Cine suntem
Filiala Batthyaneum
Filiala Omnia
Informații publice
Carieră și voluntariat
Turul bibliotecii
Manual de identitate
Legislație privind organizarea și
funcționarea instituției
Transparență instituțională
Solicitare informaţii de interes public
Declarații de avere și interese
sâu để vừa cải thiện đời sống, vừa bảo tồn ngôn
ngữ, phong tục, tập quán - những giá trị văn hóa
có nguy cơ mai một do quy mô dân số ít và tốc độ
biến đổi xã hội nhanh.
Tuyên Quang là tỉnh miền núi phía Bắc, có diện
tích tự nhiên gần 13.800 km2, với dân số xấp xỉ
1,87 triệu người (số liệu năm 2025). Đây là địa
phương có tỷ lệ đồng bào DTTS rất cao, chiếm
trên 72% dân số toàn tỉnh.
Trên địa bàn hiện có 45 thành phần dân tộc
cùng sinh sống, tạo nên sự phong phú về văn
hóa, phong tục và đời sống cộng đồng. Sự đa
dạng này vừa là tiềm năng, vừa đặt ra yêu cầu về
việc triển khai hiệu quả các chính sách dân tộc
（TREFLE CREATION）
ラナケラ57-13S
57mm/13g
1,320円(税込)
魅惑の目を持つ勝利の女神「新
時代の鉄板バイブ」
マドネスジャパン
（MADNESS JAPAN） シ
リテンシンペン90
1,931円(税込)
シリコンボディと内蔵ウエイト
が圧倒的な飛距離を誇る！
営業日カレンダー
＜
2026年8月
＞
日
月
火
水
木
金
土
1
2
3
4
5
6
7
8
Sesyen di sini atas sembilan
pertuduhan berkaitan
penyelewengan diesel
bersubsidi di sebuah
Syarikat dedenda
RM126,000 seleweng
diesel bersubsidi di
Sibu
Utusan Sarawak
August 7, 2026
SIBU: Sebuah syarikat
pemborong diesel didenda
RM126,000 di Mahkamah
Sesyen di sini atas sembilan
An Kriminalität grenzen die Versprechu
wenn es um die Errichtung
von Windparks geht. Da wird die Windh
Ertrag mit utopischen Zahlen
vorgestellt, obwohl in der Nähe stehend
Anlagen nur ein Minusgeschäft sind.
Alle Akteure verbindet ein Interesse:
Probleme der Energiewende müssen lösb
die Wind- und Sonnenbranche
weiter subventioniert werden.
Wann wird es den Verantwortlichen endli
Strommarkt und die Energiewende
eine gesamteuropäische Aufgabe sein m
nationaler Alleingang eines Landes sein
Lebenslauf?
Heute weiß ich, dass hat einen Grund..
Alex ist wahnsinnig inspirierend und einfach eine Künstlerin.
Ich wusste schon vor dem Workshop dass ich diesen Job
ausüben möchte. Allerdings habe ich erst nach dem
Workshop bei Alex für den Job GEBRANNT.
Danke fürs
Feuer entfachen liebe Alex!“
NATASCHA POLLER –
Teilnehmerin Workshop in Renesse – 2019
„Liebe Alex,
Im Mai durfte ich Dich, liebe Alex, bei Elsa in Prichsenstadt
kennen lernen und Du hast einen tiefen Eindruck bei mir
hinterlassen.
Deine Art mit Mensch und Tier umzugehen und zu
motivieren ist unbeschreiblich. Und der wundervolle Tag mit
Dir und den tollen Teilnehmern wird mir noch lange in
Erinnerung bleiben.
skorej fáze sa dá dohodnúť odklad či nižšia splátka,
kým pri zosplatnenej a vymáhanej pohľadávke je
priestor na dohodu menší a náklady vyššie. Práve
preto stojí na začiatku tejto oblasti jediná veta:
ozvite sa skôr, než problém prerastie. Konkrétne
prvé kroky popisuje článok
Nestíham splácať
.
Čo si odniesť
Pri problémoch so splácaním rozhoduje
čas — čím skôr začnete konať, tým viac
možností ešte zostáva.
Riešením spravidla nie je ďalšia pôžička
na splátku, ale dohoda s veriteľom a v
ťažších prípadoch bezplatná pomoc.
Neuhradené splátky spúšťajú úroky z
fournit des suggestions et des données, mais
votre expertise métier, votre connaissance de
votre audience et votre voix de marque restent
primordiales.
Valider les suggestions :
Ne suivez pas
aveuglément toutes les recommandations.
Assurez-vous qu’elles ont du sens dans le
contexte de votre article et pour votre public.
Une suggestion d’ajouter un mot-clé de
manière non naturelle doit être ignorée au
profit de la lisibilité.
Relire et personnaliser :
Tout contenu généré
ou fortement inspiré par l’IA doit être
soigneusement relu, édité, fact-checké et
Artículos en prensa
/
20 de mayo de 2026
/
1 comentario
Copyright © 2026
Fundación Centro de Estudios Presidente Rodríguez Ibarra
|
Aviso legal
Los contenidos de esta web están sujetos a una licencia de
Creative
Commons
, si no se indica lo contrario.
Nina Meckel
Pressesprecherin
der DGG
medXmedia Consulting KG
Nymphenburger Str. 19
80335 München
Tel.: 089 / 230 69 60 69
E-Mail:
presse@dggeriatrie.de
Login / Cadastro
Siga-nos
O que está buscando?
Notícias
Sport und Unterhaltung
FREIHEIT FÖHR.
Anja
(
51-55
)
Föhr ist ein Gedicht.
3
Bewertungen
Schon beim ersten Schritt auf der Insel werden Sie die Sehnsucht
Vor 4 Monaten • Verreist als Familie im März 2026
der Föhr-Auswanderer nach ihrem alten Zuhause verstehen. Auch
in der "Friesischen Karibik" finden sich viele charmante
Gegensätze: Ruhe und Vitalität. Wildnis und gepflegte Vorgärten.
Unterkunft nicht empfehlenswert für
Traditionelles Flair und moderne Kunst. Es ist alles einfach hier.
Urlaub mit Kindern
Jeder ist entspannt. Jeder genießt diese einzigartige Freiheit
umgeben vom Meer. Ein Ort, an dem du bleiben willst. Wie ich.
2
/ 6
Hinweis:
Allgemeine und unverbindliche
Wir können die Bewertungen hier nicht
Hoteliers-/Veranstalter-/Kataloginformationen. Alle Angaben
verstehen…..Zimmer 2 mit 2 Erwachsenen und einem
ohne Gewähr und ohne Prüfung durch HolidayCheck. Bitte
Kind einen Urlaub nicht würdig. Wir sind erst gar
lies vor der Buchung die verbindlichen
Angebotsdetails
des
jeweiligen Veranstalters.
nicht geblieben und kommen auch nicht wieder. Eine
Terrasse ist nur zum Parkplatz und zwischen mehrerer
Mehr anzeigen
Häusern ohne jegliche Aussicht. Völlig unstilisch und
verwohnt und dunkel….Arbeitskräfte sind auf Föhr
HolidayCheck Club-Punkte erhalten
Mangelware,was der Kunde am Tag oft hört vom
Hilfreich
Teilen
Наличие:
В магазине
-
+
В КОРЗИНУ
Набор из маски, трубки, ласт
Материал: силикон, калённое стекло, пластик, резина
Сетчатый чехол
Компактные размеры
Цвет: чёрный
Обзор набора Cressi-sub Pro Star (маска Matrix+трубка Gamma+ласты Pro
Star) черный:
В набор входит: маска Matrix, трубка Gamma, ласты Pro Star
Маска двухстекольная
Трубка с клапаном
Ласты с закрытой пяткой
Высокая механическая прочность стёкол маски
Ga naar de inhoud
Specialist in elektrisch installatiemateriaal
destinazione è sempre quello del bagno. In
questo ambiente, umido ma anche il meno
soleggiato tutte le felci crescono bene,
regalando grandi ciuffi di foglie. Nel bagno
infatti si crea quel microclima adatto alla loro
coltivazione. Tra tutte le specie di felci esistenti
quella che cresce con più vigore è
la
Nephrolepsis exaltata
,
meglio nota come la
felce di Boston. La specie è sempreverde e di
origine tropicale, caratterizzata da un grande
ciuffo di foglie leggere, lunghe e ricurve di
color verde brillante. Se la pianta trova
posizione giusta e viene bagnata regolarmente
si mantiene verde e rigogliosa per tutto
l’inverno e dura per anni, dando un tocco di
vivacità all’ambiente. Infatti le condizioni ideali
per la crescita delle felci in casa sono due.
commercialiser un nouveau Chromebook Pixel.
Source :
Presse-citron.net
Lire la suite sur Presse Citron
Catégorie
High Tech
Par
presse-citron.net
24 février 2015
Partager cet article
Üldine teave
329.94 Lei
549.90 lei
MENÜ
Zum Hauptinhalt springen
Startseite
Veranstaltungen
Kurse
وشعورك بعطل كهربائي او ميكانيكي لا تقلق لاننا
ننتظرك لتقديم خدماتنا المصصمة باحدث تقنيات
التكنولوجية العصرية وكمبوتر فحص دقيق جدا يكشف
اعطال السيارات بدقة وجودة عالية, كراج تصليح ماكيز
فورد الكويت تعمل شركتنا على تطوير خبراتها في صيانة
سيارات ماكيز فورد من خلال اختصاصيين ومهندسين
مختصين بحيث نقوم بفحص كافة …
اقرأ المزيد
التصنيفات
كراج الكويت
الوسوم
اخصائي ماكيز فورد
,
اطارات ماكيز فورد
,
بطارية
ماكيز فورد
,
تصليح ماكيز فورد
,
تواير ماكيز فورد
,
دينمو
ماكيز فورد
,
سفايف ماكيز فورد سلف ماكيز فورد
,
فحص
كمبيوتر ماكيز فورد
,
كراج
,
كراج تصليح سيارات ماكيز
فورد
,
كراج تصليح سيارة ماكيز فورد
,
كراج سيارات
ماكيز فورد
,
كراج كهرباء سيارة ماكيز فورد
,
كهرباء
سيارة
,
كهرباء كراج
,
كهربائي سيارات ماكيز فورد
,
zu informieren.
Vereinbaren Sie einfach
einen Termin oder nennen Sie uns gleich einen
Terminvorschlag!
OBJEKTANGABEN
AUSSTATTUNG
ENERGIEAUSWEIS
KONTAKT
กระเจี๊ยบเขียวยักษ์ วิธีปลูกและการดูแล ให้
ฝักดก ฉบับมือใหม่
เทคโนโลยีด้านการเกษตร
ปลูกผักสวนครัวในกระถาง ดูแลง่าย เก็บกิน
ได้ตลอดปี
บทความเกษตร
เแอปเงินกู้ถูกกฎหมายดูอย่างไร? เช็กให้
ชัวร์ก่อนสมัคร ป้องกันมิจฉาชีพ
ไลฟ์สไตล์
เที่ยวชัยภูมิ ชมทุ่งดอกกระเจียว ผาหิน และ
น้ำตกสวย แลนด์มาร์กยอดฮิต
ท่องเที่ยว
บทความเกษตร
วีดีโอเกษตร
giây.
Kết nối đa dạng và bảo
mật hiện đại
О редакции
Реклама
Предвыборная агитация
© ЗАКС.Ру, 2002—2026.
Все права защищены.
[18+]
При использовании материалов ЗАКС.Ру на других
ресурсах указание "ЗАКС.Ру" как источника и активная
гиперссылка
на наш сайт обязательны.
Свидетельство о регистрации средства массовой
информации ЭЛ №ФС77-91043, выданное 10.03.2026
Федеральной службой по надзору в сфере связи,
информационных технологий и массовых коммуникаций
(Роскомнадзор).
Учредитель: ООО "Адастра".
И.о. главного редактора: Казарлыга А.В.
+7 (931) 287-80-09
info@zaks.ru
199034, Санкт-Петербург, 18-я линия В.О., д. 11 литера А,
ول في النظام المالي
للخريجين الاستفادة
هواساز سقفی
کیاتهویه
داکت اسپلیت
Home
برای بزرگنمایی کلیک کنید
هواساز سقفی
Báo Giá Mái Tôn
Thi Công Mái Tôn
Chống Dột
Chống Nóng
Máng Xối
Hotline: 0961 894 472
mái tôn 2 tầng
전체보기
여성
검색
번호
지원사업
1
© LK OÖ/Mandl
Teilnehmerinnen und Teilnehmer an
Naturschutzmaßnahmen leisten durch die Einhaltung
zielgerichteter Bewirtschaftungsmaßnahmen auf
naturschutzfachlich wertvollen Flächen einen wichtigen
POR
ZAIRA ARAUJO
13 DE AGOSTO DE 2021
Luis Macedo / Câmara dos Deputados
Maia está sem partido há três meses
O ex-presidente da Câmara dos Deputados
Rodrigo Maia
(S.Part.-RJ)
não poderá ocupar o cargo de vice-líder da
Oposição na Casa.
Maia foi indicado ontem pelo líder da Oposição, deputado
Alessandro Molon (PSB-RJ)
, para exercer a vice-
★ ★ ★
WHAT TO PRODUCE ->
Taking the entries above, restate exactly those lines that fall between the line with "مختصين بحيث نقوم بفحص كافة …" and the line with "ปลูกผักสวนครัวในกระถาง ดูแลง่าย เก็บกิน", keeping both of those lines too.

ANSWER SECTION ->
مختصين بحيث نقوم بفحص كافة …
اقرأ المزيد
التصنيفات
كراج الكويت
الوسوم
اخصائي ماكيز فورد
,
اطارات ماكيز فورد
,
بطارية
ماكيز فورد
,
تصليح ماكيز فورد
,
تواير ماكيز فورد
,
دينمو
ماكيز فورد
,
سفايف ماكيز فورد سلف ماكيز فورد
,
فحص
كمبيوتر ماكيز فورد
,
كراج
,
كراج تصليح سيارات ماكيز
فورد
,
كراج تصليح سيارة ماكيز فورد
,
كراج سيارات
ماكيز فورد
,
كراج كهرباء سيارة ماكيز فورد
,
كهرباء
سيارة
,
كهرباء كراج
,
كهربائي سيارات ماكيز فورد
,
zu informieren.
Vereinbaren Sie einfach
einen Termin oder nennen Sie uns gleich einen
Terminvorschlag!
OBJEKTANGABEN
AUSSTATTUNG
ENERGIEAUSWEIS
KONTAKT
กระเจี๊ยบเขียวยักษ์ วิธีปลูกและการดูแล ให้
ฝักดก ฉบับมือใหม่
เทคโนโลยีด้านการเกษตร
ปลูกผักสวนครัวในกระถาง ดูแลง่าย เก็บกิน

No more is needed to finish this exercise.